Brexit is chance to halt ‘shameful’ live animal exports, say protesters

Credit: Compassion In World Farming

Twenty years ago this week, nearly 70,000 sheep perished when a ship carrying them caught fire in the Indian Ocean, in the world’s worst live exports disaster. Since then, little has changed for the millions of animals worldwide sent on grim journeys overseas - prompting thousands of people in at least 70 countries to lobby their governments, demanding a ban on the trade.

In the first ever global drive against long-distance live transport, campaigners from Canada to Kazakhstan, Israel to Argentina and Sierra Leone to Australia, called on their governments to halt animal exports and instead ship out carcasses.

In London, hundreds of people marched on Westminster to tell MPsthe vote for Brexit means the UK can and must introduce a ban.

Until now, MPs have argued that EU laws meant Britain was prevented from blocking the trade in cattle and sheep. At the last election, only Ukip and the Green Party argued for such a ban.

The campaigners say MPs must act because live exports are one of the world’s biggest causes of animal suffering, with cattle and sheep crammed onto vehicles with insufficient food and water, and so overcrowded that many animals are prevented from lying down; those that do risk being trampled to death.

Credit: Compassion In World Farming

Animal protectionists had hoped the Indian Ocean disaster in 1996 would mark a turning point in live exports. The cargo ship Uniceb, sailing from Australia to Jordan, burst into flames north of the Seychelles, forcing the crew to abandon ship. The cargo of 67,488 sheep crammed on board were abandoned to die of heat stroke, suffocation, burning or drowning. Since then, a series of other disasters at sea, largely unnoticed by the public, have led to the deaths of tens of thousands of animals.

Even on routine journeys that last for many hours or days, freezing temperatures or heatwave humidity combine with a lack of sustainance to leave animals dehydrated, weak with hunger and exhaustion, and vulnerable to infection. Death rates on lorries are high.

Numbers of such journeys from the UK have fallen in the past decade, but 30,000 are still sent abroad in such conditions each year, many to countries beyond Europe, where laws on welfare at slaughter are less strict or non-existent. Large numbers of British and European sheep and cattle go to north Africa and the Middle East, where they face ritual slaughter for religious festivals, such as the Islamic Eid festival. Slaughter without stunning is considered exceptionally cruel.

Philip Lymbery, chief executive of Compassion in World Farming, the British charity behind the day of action, told crowds at Westminster: “Who’d have thought we would drive the trade down from those appalling highs of 2.5 million animals every year to just tens of thousands? But that’s tens of thousands too many. We are not going away until this shameful, rotten, unnecessary, barbaric and cruel trade is brought to an end.”
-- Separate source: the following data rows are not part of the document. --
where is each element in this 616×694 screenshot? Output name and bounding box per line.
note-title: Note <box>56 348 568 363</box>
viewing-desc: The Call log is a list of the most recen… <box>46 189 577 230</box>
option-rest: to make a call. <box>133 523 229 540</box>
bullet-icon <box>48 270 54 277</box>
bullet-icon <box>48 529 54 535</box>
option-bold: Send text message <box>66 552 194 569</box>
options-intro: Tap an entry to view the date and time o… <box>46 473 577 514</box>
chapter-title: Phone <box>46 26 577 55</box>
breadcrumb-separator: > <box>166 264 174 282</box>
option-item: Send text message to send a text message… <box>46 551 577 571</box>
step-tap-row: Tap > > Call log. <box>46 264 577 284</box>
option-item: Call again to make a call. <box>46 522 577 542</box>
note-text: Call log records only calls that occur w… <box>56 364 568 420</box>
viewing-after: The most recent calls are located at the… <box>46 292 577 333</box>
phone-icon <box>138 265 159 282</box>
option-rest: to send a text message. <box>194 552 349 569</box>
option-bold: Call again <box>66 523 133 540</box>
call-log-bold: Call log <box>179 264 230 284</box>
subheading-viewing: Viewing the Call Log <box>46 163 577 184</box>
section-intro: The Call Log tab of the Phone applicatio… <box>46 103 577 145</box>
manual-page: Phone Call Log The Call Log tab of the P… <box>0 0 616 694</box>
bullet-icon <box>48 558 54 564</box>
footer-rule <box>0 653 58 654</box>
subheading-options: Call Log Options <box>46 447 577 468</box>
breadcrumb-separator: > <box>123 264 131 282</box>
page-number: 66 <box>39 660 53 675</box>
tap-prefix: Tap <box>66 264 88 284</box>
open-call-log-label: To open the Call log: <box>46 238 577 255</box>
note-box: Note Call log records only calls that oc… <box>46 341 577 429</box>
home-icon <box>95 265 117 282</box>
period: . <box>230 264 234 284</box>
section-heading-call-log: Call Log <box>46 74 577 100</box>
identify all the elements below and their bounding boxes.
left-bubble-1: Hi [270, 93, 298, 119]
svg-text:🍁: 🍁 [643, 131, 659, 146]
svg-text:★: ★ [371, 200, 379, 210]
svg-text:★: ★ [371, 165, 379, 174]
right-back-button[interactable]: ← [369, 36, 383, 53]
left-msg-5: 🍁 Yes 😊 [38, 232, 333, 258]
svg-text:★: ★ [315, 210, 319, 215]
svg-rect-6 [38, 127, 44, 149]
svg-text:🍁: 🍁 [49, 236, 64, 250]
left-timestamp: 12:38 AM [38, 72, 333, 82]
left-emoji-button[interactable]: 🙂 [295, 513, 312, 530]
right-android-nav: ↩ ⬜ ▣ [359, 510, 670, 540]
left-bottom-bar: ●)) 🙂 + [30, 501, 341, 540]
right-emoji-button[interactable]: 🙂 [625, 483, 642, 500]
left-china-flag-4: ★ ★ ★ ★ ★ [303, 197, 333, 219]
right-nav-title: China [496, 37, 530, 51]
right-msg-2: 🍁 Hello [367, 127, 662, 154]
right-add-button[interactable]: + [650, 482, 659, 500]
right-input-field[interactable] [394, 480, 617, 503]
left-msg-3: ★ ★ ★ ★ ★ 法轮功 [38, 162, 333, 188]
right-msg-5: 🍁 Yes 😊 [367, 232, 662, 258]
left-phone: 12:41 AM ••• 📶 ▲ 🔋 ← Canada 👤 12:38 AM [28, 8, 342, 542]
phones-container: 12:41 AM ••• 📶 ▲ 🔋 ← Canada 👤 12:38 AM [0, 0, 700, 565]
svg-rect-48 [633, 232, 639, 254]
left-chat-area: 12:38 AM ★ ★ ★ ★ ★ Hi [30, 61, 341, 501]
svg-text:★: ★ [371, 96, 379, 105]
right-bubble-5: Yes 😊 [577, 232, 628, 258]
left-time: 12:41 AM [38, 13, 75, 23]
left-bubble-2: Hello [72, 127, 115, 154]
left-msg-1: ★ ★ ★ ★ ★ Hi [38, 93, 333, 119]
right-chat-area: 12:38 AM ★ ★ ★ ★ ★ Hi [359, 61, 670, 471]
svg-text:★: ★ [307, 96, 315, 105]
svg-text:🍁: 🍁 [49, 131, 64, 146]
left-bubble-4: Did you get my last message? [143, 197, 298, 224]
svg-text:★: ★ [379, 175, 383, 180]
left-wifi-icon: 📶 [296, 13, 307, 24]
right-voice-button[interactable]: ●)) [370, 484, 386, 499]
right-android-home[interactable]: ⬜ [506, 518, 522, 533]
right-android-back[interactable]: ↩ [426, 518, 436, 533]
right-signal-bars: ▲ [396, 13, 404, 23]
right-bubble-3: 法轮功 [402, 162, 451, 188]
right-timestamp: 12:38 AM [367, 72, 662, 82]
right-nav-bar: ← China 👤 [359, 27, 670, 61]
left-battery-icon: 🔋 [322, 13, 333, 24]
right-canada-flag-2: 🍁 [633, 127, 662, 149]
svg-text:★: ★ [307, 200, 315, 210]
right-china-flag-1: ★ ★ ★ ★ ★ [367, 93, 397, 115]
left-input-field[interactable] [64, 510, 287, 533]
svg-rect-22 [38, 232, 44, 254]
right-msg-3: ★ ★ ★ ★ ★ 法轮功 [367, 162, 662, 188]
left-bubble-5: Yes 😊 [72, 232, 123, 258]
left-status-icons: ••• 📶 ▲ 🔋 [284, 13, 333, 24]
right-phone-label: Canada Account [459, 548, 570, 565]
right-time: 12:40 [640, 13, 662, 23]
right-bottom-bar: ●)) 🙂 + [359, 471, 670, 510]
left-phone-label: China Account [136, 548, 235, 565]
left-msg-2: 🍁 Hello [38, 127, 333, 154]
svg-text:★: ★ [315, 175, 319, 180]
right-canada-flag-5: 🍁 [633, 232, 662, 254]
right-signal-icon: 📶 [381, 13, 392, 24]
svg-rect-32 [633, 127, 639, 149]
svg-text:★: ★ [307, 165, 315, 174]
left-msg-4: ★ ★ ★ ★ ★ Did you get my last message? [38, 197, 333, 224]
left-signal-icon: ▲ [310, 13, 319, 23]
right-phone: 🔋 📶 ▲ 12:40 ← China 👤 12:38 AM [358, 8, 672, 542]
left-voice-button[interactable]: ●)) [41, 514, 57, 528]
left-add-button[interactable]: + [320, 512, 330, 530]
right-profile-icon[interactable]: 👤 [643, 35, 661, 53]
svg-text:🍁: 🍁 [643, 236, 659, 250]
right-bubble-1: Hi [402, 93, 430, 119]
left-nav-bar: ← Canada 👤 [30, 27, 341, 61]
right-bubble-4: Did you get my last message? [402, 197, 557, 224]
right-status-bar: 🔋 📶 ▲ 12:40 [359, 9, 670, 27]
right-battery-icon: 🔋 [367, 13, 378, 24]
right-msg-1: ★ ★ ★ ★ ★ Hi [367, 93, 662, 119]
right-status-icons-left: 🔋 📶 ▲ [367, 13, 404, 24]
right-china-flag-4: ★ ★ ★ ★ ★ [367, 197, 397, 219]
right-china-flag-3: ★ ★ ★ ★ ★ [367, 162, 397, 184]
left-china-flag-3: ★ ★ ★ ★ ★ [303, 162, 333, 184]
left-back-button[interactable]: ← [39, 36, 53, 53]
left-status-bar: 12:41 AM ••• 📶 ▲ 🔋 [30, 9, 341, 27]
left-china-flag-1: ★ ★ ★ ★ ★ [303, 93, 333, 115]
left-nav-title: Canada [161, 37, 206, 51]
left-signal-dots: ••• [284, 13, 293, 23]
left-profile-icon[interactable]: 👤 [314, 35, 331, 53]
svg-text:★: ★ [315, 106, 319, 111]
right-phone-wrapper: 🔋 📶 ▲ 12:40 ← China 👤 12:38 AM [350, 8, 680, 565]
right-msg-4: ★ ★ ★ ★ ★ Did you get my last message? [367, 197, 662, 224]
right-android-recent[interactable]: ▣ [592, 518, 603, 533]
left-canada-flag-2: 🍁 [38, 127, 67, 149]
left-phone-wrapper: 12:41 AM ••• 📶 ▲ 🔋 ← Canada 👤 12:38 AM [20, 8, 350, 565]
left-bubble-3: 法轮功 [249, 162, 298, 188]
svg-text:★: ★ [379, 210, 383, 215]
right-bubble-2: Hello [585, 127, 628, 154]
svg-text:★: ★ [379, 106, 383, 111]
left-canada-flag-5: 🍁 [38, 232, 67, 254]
Australia is the world’s largest exporter of live animals, trading about three million a year to the Middle East and south-east Asia. Protest rallies were staged in cities including Sydney, Fremantle, Adelaide, backed up by online campaigns in Singapore, Nepal and the Philippines.

Repeated investigations by animal-protection groups over several years have uncovered a host of breaches of welfare legislation, including animals being deprived of food and water and an absence of inspections by vets. Earlier this year, investigators found thousands of cattle, including unweaned calves, are transported thousands of miles from eastern Europe to Israel, Gaza and the Middle East, on rust-bucket vessels, from which animals killed by inhumane conditions are tossed overboard.

Organisers of the worldwide action - coordinated by 46 animal welfare groups globally - say animals should be slaughtered as close to home as possible, with live exports replaced by a trade in meat - “on the hook, not the hoof”.

Protesters at the march to Parliament - some in farm animal masks, carrying banners and placards - chanted and signed petitions.

Many joined in on social media, using the #notfreight hashtag.

Peter Egan, the actor who starred in Downton Abbey and Ever Decreasing Circles, made a short film as part of the anti-live exports campaign.

Celebrities including Evanna Lynch, star of the Harry Potter films, and Joanna Lumley, the actress, have previously joined campaigns against live exports from Britain.

Credit: Compassion In World Farming

Mr Lymbery said it’s cheaper for exporters to send meat abroad than carcasses but dealers - middlemen - make “pennies” at markets from selling live animals, and that importers are “stuck in a rut”. “We are giving business to continental abattoirs, so the trade is not just horribly cruel, we’re also sending jobs abroad. Middle Eastern countries have the idea that fresher meat is better, but with refrigerated lorries and ships, meat can be exported freshly, he added.

Ian Driver, a prominent campaigner from Ramsgate, Kent, the main port for UK live exports, said he defied anyone to see and smell the trucks crammed with sentient beings and not condemn the trade.

Compassion in World Farming also says ports should be allowed to refused live shipments without fear of prosecution, and that an 1847 law on harbours should be amended to enable this.

Supporters also called on European commissioners to ban live exports to countries outside the EU.